Lorimer’s book inspired a host of imitations and parodies, including Letters from a Son to His Self-Made Father, Letters from a Tailor-Made Daughter to a Home-Made Mother, Letters from a Custom-Made Son to His Ready-Made Father , and Will Rogers’s Letters of a Self-Made Diplomat to His President . Though Collins’s publisher rejected the title that originally caught my attention, I think it fair to add her book to this list.
“ Dearest Amanda ” is a modest book full of sensible advice and written in a straightforward rather than a jazzy, savvy, or smart-alecky style. It runs against the current of many recent works in which women teach women how to make it in a man’s world, delivering their lessons with a calculating or cheerfully cynical tone. In Betty Lehan Harragan’s Games Mother Neuer Taught You , for instance, after noting what she describes as an “excessive devotion to duty” among women in the work force, the author comments tartly: “Redoing someone else’s work is not your job… . Someone else’s failure to perform is not your problem.”
On the same subject, Collins’s businesswoman writes, “My experience is that most people simply don’t look beyond their own purviews. They are content with doing what is on their desks, eating what is on their plates, and looking out the same windows day after day. … There is a measure of security to be gained from limited routines, but it means that in every organization many eyes are blind.” Collins wins the point on substance, but people who yearn to feel savvy will prefer Harragan.

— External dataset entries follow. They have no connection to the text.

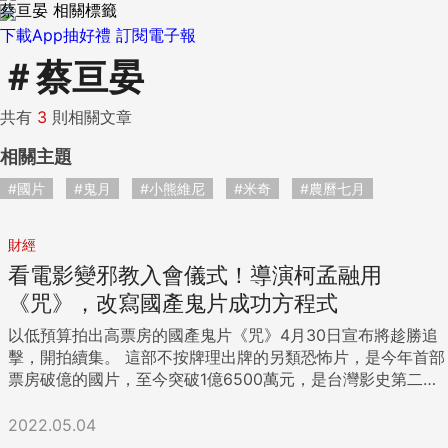
蔡亘晏 相關標籤
下載App抽好禮
訂閱電子報
＃
蔡亘晏
共有
3
則相關文章
相關主題
#國片
#鬼月
#小熊維尼
#米奇
#農曆七月
財經
看電影變邪教入會儀式！導演柯孟融用
《咒》，改寫國產鬼片成功方程式
以低預算拍出高票房的國產鬼片《咒》4月30日宣布將趁勝追
擊，開拍續集。 這部不按牌理出牌的另類恐怖片，是今年首部
票房破億的國片，至今突破1億6500萬元，是台灣影史第二賣
座的恐怖類型片，僅次於國片《返校》，連好萊塢大製作的
《厲陰宅》系列也輸它。 不同於《紅衣小女孩》、《粽邪》系
2022.05.04
列取材自台灣民間傳說，它，沒有大卡司，就連劇中的「鬼」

Collins has something to say not only to women managers but also to their fathers and husbands and to anyone in business who supervises or is supervised by a woman. Several years ago I discouraged a woman manager who reported to me from attending a seminar on “Fundamentals of Management for Women.” Thinking myself very clever, I asked, “In what way are the fundamentals of management for women different from the fundamentals for men?” Today I might resist the temptation to be clever. The question still strikes me as a good one, but I’m no longer sure that the answer is obvious. In fact, I’m no longer sure that anything about men and women in business is obvious, except that, here as elsewhere, life would be simpler if we didn’t have to worry about human beings with their inconvenient passions, aspirations, and insecurities.